Il disastro aereo della Ethiopian Airlines arriva a distanza di pochi mesi da un analogo incidente in Indonesia. I due eventi catastrofici hanno in comune il velivolo, in entrambi i casi un Boeing 737 Max.

Mentre – è ovvio – si sa ancora poco dello schianto dell’aereo diretto a Nairobi, il crash della Lion Air dello scorso autunno è stato oggetto di approfondimenti e di conseguenti iniziative. Il lavoro degli esperti dell’Indonesian National Transportation Safety Committee sullo sventurato volo 610 ha concentrato l’attenzione su un problema connesso al software di bordo. In particolare sarebbe stata riscontrata un’anomalia di funzionamento legata al sistema Aoa (Angle of attack) che interviene a correzione dell’assetto dell’aeromobile quando questo supera inclinazioni che possano determinarne lo stallo.

Quest’ultimo – in parole povere – è la condizione in cui un aeromobile non può sostenersi in aria perché il suo peso non riesce a essere sopportato dalla portanza delle ali, nonostante la spinta che la velocità dovrebbe assicurare. È un rapporto complesso che forse può essere reso comprensibile pensando all’ombra che le ali – fossero mai illuminate perpendicolarmente – proiettano a terra. Se l’aereo è orizzontale, l’ombra (e quindi la superficie alare che mantiene in aria il mezzo) è molto simile alle dimensioni delle ali. Più si inclina l’aereo, più piccola diventa l’ombra delle sue ali e conseguentemente la grandezza su cui “poggia” l’aereo in volo.

Sempre continuando in questa spiegazione elementare (e forse un po’ banale, ma non è facile raggiungere i lettori a digiuno di aerodinamica) il venir meno di questo rapporto velocità/peso/portanza fa sì che l’aereo – che sale pericolosamente di quota in modo eccessivamente verticale – finisca con il precipitare.
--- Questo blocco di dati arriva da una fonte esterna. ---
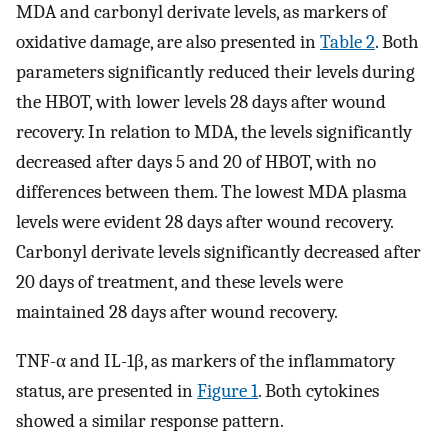
MDA and carbonyl derivate levels, as markers of
oxidative damage, are also presented in
Table 2
. Both
parameters significantly reduced their levels during
the HBOT, with lower levels 28 days after wound
recovery. In relation to MDA, the levels significantly
decreased after days 5 and 20 of HBOT, with no
differences between them. The lowest MDA plasma
levels were evident 28 days after wound recovery.
Carbonyl derivate levels significantly decreased after
20 days of treatment, and these levels were
maintained 28 days after wound recovery.
TNF-α and IL-1β, as markers of the inflammatory
status, are presented in
Figure 1
. Both cytokines
showed a similar response pattern.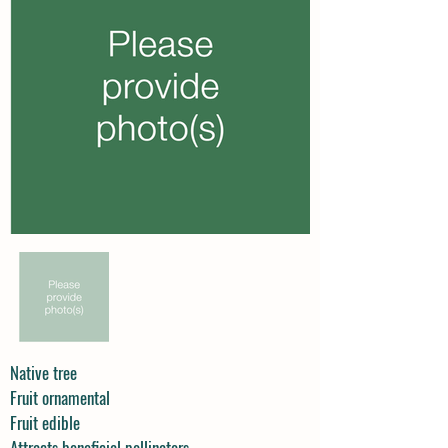
Native tree
Fruit ornamental
Fruit edible
Attracts beneficial pollinators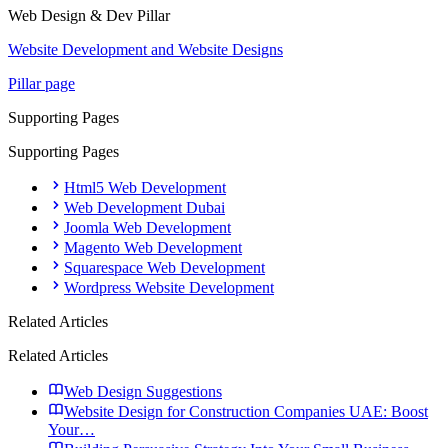
Web Design & Dev
Pillar
Website Development and Website Designs
Pillar page
Supporting Pages
Supporting Pages
Html5 Web Development
Web Development Dubai
Joomla Web Development
Magento Web Development
Squarespace Web Development
Wordpress Website Development
Related Articles
Related Articles
Web Design Suggestions
Website Design for Construction Companies UAE: Boost
Your…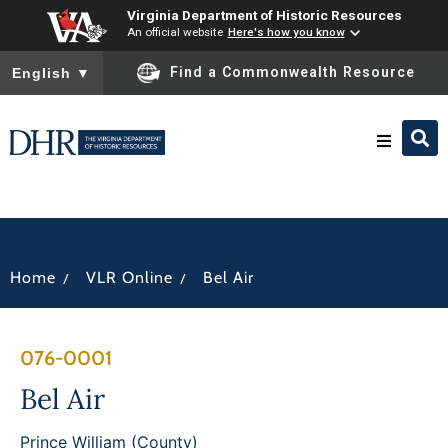
Virginia Department of Historic Resources
An official website
Here's how you know
To ensure accurate screen reader translation, please ensure you
Find a Commonwealth Resource
English
▼
Research & Identify
Preserve & Protect
/
/
Home
VLR Online
Bel Air
About
076-0001
News
Bel Air
Prince William (County)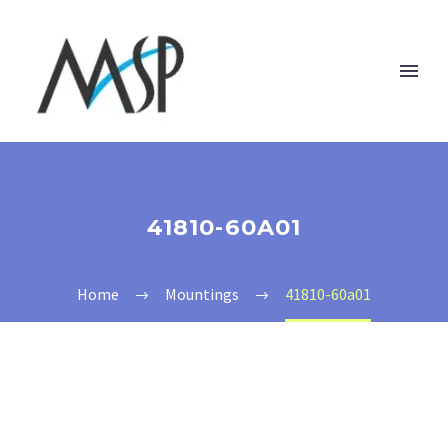
41810-60A01
Home
Mountings
41810-60a01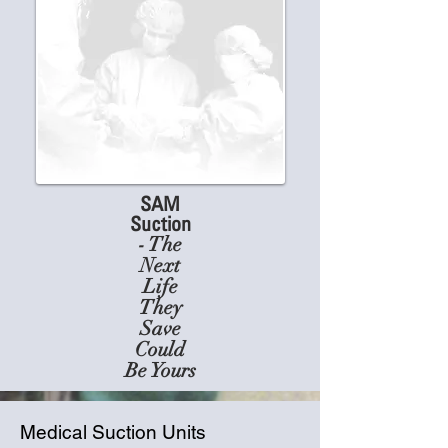
SAM
Suction
- The
Next
Life
They
Save
Could
Be Yours
Medical Suction Units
Per evitare questo genere di situazioni esistono controlli elettronici che – al verificarsi di angolazioni pericolose – innescano una determinata procedura di correzione. In termini pratici il sistema Aoa interviene “abbassando il naso” dell’aeroplano, modificando verso il basso l’assetto del velivolo. Il malfunzionamento di un sensore o errori di programmazione possono determinare l’esecuzione automatica di questa manovra quando non ce n’è assolutamente bisogno, indirizzando l’aereo verso terra nonostante la sua stabilità non sia affatto compromessa. Le conseguenze sono facilmente immaginabili e in queste circostanze il comandante deve prontamente disinserire le funzionalità automatiche e contrastare il “cervello elettronico” con il pilotaggio manuale, escludendo il supporto normalmente assicurato dalle sofisticate tecnologie a disposizione.
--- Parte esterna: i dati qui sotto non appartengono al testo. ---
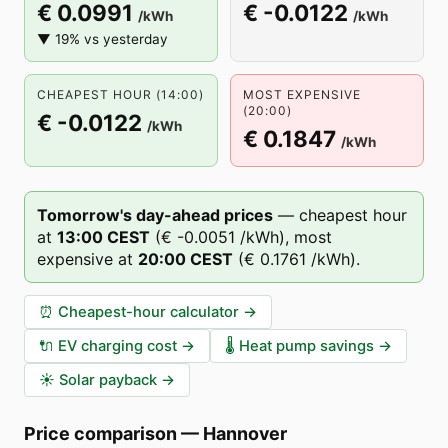
€ 0.0991
€ -0.0122
/kWh
/kWh
▼ 19% vs yesterday
CHEAPEST HOUR (14:00)
MOST EXPENSIVE
(20:00)
€ -0.0122
/kWh
€ 0.1847
/kWh
Tomorrow's day-ahead prices
—
cheapest hour
at
13
:00
CEST
(
€ -0.0051
/kWh),
most
expensive at
20
:00
CEST
(
€ 0.1761
/kWh).
⏰
Cheapest-hour calculator
→
🔌
EV charging cost
→
🌡️
Heat pump savings
→
☀️
Solar payback
→
Price comparison
—
Hannover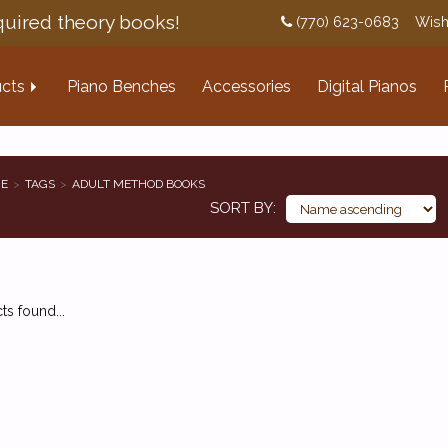
uired theory books!
(770) 623-0683
Wish
cts
Piano Benches
Accessories
Digital Pianos
E
TAGS
ADULT METHOD BOOKS
SORT BY
s found...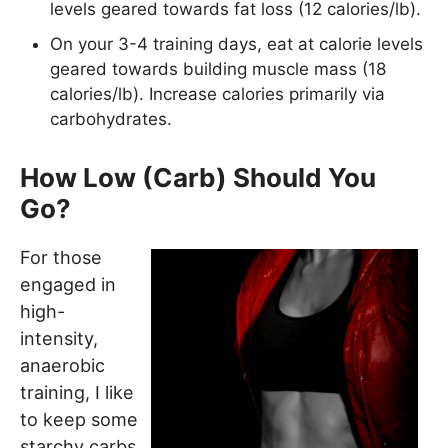
levels geared towards fat loss (12 calories/lb).
On your 3-4 training days, eat at calorie levels
geared towards building muscle mass (18
calories/lb). Increase calories primarily via
carbohydrates.
How Low (Carb) Should You
Go?
For those
engaged in
high-
intensity,
anaerobic
training, I like
to keep some
starchy carbs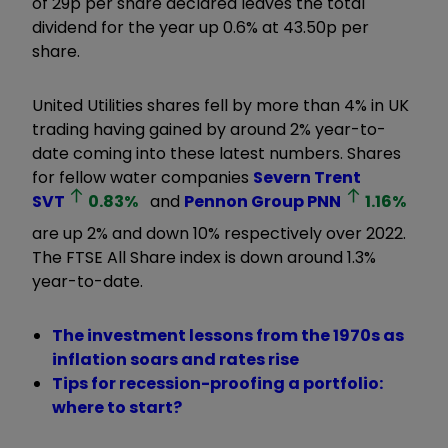
of 29p per share declared leaves the total
dividend for the year up 0.6% at 43.50p per
share.
United Utilities shares fell by more than 4% in UK
trading having gained by around 2% year-to-
date coming into these latest numbers. Shares
for fellow water companies
Severn Trent
SVT
0.83
%
and
Pennon Group
PNN
1.16
%
are up 2% and down 10% respectively over 2022.
The FTSE All Share index is down around 1.3%
year-to-date.
The investment lessons from the 1970s as
inflation soars and rates rise
Tips for recession-proofing a portfolio:
where to start?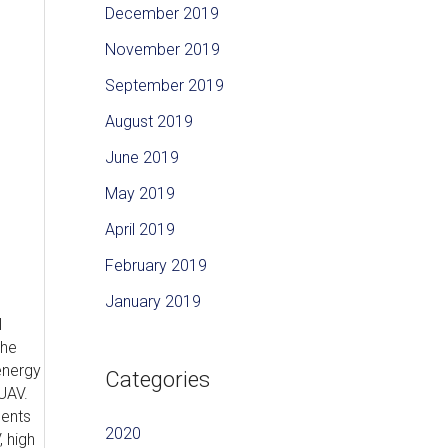
December 2019
November 2019
September 2019
August 2019
June 2019
May 2019
April 2019
February 2019
January 2019
l
the
energy
Categories
UAV.
ments
2020
 high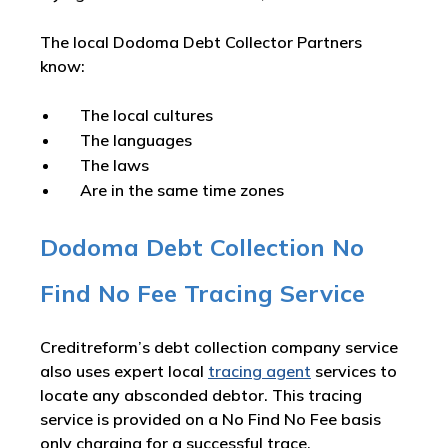
The local Dodoma Debt Collector Partners
know:
The local cultures
The languages
The laws
Are in the same time zones
Dodoma Debt Collection No
Find No Fee Tracing Service
Creditreform’s debt collection company service
also uses expert local
tracing agent
services to
locate any absconded debtor. This tracing
service is provided on a No Find No Fee basis
only charging for a successful trace.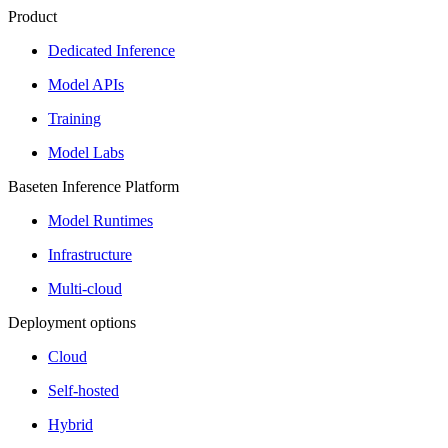
Product
Dedicated Inference
Model APIs
Training
Model Labs
Baseten Inference Platform
Model Runtimes
Infrastructure
Multi-cloud
Deployment options
Cloud
Self-hosted
Hybrid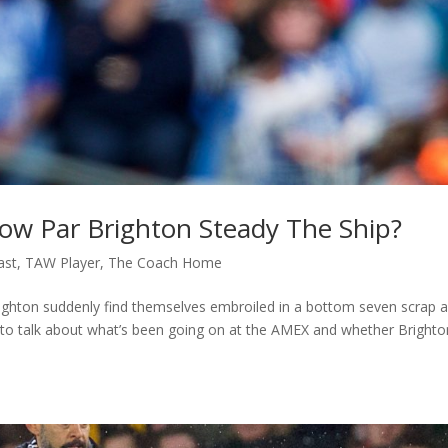
w Par Brighton Steady The Ship?
ast
,
TAW Player
,
The Coach Home
Brighton suddenly find themselves embroiled in a bottom seven scrap 
on to talk about what’s been going on at the AMEX and whether Brighto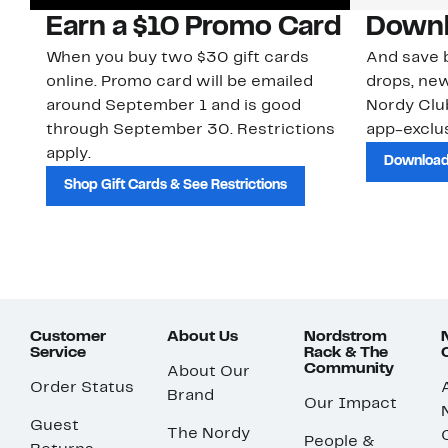
Earn a $10 Promo Card
Downl
When you buy two $30 gift cards
And save b
online. Promo card will be emailed
drops, new
around September 1 and is good
Nordy Cl
through September 30. Restrictions
app-exclus
apply.
Download
Shop Gift Cards & See Restrictions
Customer
About Us
Nordstrom
Service
Rack & The
Community
About Our
Order Status
Brand
Our Impact
Guest
The Nordy
People &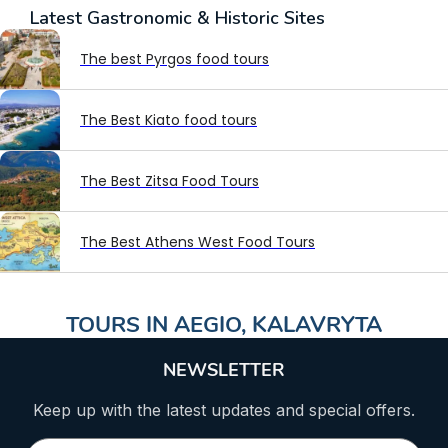
Latest
Gastronomic & Historic Sites
The best Pyrgos food tours
The Best Kiato food tours
The Best Zitsa Food Tours
The Best Athens West Food Tours
TOURS IN
AEGIO
,
KALAVRYTA
NEWSLETTER
Keep up with the latest updates and special offers.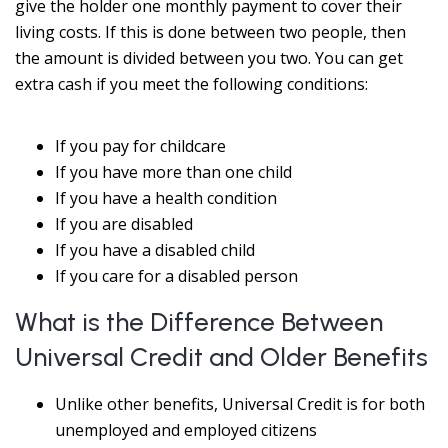
give the holder one monthly payment to cover their
living costs. If this is done between two people, then
the amount is divided between you two. You can get
extra cash if you meet the following conditions:
If you pay for childcare
If you have more than one child
If you have a health condition
If you are disabled
If you have a disabled child
If you care for a disabled person
What is the Difference Between
Universal Credit and Older Benefits
Unlike other benefits, Universal Credit is for both
unemployed and employed citizens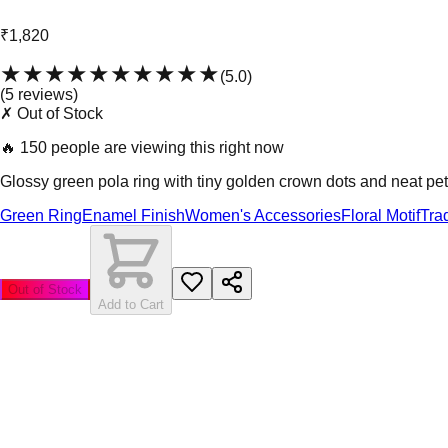
₹1,820
★★★★★
★★★★★
(
5.0
)
(
5
review
s
)
✗ Out of Stock
🔥
150 people are viewing this right now
Glossy green pola ring with tiny golden crown dots and neat peta
Green Ring
Enamel Finish
Women's Accessories
Floral Motif
Tra
Out of Stock
Add to Cart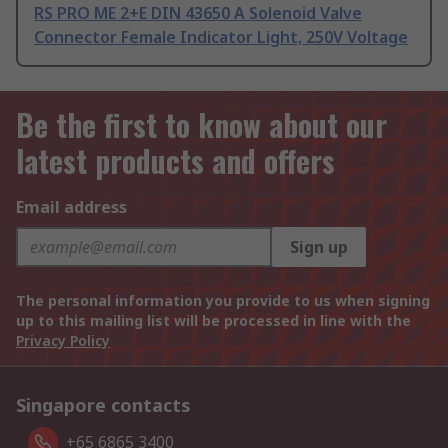
RS PRO ME 2+E DIN 43650 A Solenoid Valve
Connector Female Indicator Light, 250V Voltage
Be the first to know about our
latest products and offers
Email address
Sign up
The personal information you provide to us when signing
up to this mailing list will be processed in line with the
Privacy Policy
Singapore contacts
+65 6865 3400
L’esame dell’autorità per la sicurezza dei trasporti indonesiana sul volo Lion Air 610 ha innescato iniziative volte a evitare inconvenienti. Chi vuole soddisfare la curiosità può leggere il Flight crew operations manual bulletin TBC-19 del 6 novembre 2018 (avente per oggetto Uncommanded nose down stabilizer trim due to erroneous angle of attack (AOA) during manual flight only e quindi le problematiche di cui abbiamo parlato finora) oppure la Emergency airworthiness directive (Ad) 2018-23-51 emanata il giorno successivo dalla Federal aviation administration americana.

Mentre è troppo presto e persino inopportuno fare ipotesi senza disporre di elementi reali e prove certe, non ci si sbaglia a soffermarsi un attimo e riflettere sulla progressiva e inarrestabile permeazione delle tecnologie nel nostro muoversi quotidiano. Se davvero questi drammatici episodi sono stati originati da malfunzionamenti o errori tecnologici e si prospetta un futuro duello tra l’uomo che si serve di un mezzo di trasporto (anche semplicemente su ruote) e le macchine che si autogovernano, forse vale la pena dosare l’entusiasmo verso l’automatismo assoluto cui tutti plaudono.

Gli inguaribili sognatori e chi non vuole rinunciare alle scorie che il progresso ci riserva dovrebbero tornare a vedersi 2001 Odissea nello spazio, film del 1968, così da capire che le controindicazioni non sono presenti solo nella fantasiosa finzione di un grande regista. Quello di Stanley Kubrick potrebbe non essere soltanto un capolavoro della cinematografia, ma un inesorabile vaticinio.